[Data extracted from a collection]
- Opening Delimiter -
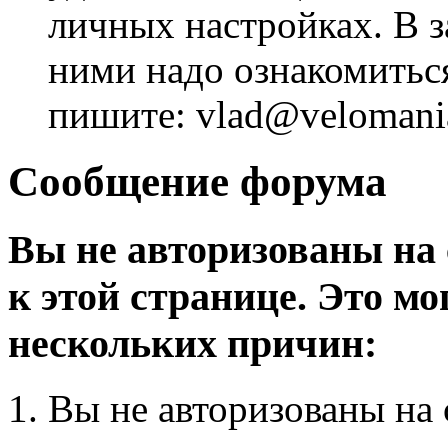
личных настройках. В з
ними надо ознакомитьс
пишите: vlad@velomania
Сообщение форума
Вы не авторизованы на 
к этой странице. Это мо
нескольких причин:
Вы не авторизованы на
- Closing Delimiter -
TASK TO CARRY OUT: Among the records above, find the lines where the word "авторизованы" appears and copy them.

WRITTEN ANSWER:
Вы не авторизованы на 
Вы не авторизованы на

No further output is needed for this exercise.